George Antheil, born in Trenton, PA, bounced into Europe in the twenties as a precocious pianist, playing his own avant-garde compositions in several major cities. They provoked mild enthusiasm and sometimes riots; he took to having the doors locked and keeping a pistol on top of the piano.

Such works as Ballet Mécanique, scored for pianola with amplifier, two pianos, wooden and metal aircraft propellers, tam-tam, three bass drums and a fire siren, became hugely popular, but Antheil's reputation in France declined and in 1927 he took his masterpiece to New York, where it was performed under the baton of Eugene Goossens; it now featured ten pianos, one played by Aaron Copland. Sadly, the publicity had led the audience to believe that they were in for a bit of fun, and when the wind driving the propellers hit the audience, blowing off hats and toupees, and the fire siren, cranked up too late for its cue, didn't stop when it was meant to, many New Yorkers collapsed with laughter or left the hall.

Back in Paris, Antheil was out of fashion, though he had some success with an opera, Transatlantic, about a US presidential election. He returned to the USA, broke, in 1933 and turned his hand to various ways of making money, writing a lonely-hearts column with his wife, studying endocrinology and writing articles about glands for Esquire, and then went to Hollywood where he produced thirty-three much admired film scores.

So far, then, a fairly conventional sort of life. In 1942, however, it took a turn for the unusual when he collaborated with the sex-goddess film star Hedy Lamarr in designing a radio-controlled torpedo which they patented. It never actually went into production, but the principle of frequency-hopping on which it was based has various uses today in modems, satellite transmissions and mobile phones. In 1997 the US military revealed that the Lamarr-Antheil device was the basis for their secure communications system.
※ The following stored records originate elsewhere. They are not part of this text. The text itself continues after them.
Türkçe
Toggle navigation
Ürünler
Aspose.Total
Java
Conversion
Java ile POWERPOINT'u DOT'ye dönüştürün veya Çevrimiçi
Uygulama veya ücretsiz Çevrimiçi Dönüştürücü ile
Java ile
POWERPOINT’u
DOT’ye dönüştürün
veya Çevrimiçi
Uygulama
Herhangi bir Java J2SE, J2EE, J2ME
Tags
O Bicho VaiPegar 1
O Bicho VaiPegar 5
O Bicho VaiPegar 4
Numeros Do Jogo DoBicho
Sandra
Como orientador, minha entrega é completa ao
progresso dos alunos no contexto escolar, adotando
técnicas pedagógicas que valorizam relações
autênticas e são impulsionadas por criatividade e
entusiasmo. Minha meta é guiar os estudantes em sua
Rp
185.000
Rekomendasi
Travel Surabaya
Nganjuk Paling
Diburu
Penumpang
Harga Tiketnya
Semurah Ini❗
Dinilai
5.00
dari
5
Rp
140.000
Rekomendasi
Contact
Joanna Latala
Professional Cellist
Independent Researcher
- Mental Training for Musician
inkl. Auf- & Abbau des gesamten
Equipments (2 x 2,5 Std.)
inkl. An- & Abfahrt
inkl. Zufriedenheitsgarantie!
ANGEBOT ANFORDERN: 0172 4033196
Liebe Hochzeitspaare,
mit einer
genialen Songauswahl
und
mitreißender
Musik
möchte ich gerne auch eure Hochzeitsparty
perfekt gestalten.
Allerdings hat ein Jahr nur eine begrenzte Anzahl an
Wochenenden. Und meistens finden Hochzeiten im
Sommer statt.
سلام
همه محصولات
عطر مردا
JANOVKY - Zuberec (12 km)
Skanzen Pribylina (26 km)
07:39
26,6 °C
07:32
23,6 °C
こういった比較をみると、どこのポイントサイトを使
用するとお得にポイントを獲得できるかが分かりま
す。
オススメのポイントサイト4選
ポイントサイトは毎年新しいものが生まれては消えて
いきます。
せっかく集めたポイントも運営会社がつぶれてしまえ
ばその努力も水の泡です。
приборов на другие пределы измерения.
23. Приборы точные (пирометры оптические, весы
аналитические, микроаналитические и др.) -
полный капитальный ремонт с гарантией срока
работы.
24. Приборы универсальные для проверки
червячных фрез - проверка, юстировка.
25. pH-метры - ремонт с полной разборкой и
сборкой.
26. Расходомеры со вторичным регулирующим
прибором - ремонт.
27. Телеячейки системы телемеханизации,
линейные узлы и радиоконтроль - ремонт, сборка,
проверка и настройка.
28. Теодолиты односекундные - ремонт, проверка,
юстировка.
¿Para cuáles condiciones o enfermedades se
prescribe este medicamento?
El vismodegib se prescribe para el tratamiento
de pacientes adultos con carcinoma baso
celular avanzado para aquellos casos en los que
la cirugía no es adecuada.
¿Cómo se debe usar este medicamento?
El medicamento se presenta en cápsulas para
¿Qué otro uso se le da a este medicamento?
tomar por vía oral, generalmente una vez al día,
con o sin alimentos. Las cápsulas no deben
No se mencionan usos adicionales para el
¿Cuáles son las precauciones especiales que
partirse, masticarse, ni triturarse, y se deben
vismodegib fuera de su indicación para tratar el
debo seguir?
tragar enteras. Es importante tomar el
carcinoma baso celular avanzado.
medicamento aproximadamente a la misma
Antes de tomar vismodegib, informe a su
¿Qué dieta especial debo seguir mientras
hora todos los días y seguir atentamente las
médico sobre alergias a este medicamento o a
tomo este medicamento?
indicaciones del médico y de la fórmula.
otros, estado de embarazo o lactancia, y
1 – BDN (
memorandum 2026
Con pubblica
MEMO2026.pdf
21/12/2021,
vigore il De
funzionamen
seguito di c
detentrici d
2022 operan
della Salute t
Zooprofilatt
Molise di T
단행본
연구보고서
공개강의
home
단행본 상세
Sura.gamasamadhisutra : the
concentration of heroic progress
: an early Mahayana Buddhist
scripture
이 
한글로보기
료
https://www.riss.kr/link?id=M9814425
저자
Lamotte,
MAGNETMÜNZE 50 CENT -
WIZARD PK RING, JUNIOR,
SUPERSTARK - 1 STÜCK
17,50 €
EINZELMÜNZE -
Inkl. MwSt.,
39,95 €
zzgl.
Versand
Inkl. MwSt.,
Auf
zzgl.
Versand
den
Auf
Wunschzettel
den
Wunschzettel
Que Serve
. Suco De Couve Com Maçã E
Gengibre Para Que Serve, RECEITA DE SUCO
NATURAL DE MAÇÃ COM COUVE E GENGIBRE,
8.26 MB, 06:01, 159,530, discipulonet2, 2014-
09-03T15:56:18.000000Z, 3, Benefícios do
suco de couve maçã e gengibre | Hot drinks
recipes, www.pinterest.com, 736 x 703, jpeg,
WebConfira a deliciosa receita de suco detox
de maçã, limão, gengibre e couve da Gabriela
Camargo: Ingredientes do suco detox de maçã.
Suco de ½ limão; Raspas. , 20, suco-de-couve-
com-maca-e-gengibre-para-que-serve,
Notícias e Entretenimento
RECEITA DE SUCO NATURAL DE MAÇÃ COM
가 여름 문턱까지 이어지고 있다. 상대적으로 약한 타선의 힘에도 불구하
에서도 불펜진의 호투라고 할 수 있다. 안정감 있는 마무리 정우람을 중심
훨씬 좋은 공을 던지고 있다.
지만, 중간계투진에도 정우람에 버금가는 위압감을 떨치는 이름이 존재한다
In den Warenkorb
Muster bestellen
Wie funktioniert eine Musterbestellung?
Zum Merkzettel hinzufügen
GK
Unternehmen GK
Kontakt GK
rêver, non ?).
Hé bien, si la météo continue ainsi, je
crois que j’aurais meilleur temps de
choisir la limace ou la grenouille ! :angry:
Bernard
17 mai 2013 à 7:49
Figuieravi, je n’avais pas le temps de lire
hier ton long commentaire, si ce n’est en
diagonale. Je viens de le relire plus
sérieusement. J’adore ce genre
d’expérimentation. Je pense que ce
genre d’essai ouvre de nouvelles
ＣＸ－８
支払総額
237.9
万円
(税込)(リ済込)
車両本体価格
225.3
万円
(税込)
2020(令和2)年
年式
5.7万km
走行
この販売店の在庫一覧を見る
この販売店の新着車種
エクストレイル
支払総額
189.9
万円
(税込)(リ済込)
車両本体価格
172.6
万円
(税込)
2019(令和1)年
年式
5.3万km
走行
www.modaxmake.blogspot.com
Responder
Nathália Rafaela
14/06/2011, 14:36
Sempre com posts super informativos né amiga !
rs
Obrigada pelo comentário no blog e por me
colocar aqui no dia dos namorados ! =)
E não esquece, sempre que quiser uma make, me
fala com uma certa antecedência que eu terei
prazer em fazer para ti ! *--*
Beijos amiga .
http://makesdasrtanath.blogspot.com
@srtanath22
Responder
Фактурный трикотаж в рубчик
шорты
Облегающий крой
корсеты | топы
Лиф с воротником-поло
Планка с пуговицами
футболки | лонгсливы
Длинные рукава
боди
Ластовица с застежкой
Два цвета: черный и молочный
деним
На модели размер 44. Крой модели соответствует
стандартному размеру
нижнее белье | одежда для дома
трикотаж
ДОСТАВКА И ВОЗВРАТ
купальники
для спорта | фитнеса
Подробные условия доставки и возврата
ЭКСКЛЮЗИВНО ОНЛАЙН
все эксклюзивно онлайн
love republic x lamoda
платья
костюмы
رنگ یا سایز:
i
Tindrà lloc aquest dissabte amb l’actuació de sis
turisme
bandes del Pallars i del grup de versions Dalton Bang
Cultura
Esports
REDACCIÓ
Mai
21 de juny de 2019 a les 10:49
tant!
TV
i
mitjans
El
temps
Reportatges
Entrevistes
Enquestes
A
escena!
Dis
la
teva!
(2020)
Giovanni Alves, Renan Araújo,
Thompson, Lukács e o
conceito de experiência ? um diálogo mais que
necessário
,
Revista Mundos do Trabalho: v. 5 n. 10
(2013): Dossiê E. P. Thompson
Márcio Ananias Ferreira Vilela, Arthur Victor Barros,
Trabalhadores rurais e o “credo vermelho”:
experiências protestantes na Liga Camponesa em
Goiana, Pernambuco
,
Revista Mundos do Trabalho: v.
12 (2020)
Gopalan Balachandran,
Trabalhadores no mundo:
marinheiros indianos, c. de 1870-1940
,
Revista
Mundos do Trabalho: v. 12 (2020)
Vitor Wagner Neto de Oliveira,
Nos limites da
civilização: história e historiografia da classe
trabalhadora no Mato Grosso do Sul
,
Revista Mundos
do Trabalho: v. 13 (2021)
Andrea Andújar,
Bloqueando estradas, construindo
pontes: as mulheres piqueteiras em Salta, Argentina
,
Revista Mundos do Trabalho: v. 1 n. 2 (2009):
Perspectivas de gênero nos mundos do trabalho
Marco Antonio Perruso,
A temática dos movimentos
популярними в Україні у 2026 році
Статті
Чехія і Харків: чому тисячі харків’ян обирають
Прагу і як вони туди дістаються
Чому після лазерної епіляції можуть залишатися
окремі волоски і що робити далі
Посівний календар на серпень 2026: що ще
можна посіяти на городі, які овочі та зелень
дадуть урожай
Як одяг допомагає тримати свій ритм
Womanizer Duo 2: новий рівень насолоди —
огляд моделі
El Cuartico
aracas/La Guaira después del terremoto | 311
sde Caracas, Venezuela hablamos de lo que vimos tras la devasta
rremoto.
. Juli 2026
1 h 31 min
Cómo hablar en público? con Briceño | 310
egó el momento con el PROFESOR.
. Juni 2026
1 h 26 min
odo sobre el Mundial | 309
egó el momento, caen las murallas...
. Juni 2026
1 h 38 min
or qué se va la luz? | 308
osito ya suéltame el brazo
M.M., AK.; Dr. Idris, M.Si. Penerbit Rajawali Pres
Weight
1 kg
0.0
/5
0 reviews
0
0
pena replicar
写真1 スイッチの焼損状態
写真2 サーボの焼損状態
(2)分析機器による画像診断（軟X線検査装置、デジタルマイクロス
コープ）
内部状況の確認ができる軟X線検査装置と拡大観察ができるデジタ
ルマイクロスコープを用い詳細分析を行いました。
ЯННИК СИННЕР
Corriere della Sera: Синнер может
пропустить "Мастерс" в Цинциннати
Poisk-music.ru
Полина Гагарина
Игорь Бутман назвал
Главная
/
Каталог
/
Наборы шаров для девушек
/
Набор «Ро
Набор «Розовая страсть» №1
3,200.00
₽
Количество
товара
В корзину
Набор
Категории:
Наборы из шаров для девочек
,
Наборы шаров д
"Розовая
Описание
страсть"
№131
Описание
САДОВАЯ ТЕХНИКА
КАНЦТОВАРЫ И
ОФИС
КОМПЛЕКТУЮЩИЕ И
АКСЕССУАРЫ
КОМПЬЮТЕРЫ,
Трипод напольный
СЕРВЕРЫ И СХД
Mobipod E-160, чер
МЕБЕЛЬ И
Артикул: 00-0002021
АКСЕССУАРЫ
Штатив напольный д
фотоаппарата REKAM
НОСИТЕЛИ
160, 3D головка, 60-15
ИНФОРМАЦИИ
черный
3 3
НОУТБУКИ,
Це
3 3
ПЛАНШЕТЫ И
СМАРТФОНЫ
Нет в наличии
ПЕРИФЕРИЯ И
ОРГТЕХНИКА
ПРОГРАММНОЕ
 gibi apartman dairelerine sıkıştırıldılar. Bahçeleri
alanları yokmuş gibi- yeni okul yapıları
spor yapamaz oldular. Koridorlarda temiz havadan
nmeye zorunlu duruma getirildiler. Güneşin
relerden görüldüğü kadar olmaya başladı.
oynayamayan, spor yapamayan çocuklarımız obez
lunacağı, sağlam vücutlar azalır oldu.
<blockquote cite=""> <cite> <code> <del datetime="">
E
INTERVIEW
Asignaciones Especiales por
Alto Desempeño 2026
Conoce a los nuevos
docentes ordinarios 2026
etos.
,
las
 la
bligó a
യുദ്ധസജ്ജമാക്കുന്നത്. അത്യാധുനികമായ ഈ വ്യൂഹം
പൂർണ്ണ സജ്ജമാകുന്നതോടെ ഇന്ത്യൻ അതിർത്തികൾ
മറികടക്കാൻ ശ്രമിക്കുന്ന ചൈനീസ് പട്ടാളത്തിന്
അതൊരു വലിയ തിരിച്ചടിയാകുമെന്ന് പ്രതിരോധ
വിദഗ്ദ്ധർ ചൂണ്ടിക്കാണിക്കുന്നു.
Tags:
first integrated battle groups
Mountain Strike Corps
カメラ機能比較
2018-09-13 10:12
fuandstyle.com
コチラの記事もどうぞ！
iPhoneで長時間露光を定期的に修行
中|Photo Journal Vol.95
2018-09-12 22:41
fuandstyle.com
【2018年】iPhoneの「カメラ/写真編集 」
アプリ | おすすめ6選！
A survey in 1947 found Antheil to be one of the most performed US composers, so I am ashamed that until yesterday I had never heard of him. But I wish I had been at the Carnegie Hall concert in 1927, and I much enjoyed reading his story.

2 comments:

Anonymous said...

A very nice entry on Antheil, whose work I have been researching for over ten years, but I wanted to point out a few factual errors.
Antheil's name has an "h", which you missed in the title and once in the text.
He was born in Trenton, NJ, not PA.
Ballet Mécanique was played on eight or more pianos in Paris before it came to New York, not just two, so the Carnegie Hall performance was not unique in that regard.
Antheil's reputation was not in decline in Paris when he brought the Ballet Mécanique to New York--he was still fantastically popular--but after the debacle at Carnegie Hall, he did fall out of favor in Paris, mostly for adopting a new compositional style that was much tamer than his previous "mechanistic" style.
When he wrote Transatlantic, he had left Paris and was living in Germany. The opera was produced in Frankfurt.
His wife did not help with his lonely-hearts column--he wrote it himself. After a while, however, the publisher hired ghost writers to do it.
His collaboration with Hedy Lamarr took place before the US entered World War II, not in 1942, although the patent on their process wasn't granted until 1942 (patents take a long time). The Antheil/Lamarr collaboration is the subject of a terrific play called "Frequency Hopping" which had a successful run in New York this past June.

Anonymous said...

Dear Paul Lehrman

Thank you very much for taking the trouble to comment on this post.

Misspelling Antheil's name (twice) was inexcusable: I have now corrected it.

You must be a leading expert on his life and works, and I entirely accept that I may have got some of the details wrong; my source was a 2003 book by the historian Angus Calder, who in turn acknowledged four other sources including Grove. It may well be that the discrepancies arose from my careless plagiarism rather than any disagreement between the various writers about the facts.

Anyway, I hope you will agree that the errors are not substantive and do not really detract from the story of this remarkable man, so that there is no need for me to amend what I wrote: readers will note your corrections.

You will see that some 69 of the posts in Other Men's Flowers have some connection with music; I am profoundly ignorant on this subject and it would be nice to think that you will read them all through with a musicologist's eye and bring any other errors to my attention.

It is possible, I suppose, that you are not a musicologist at all but a student of naval warfare and electronics. Or you might be both.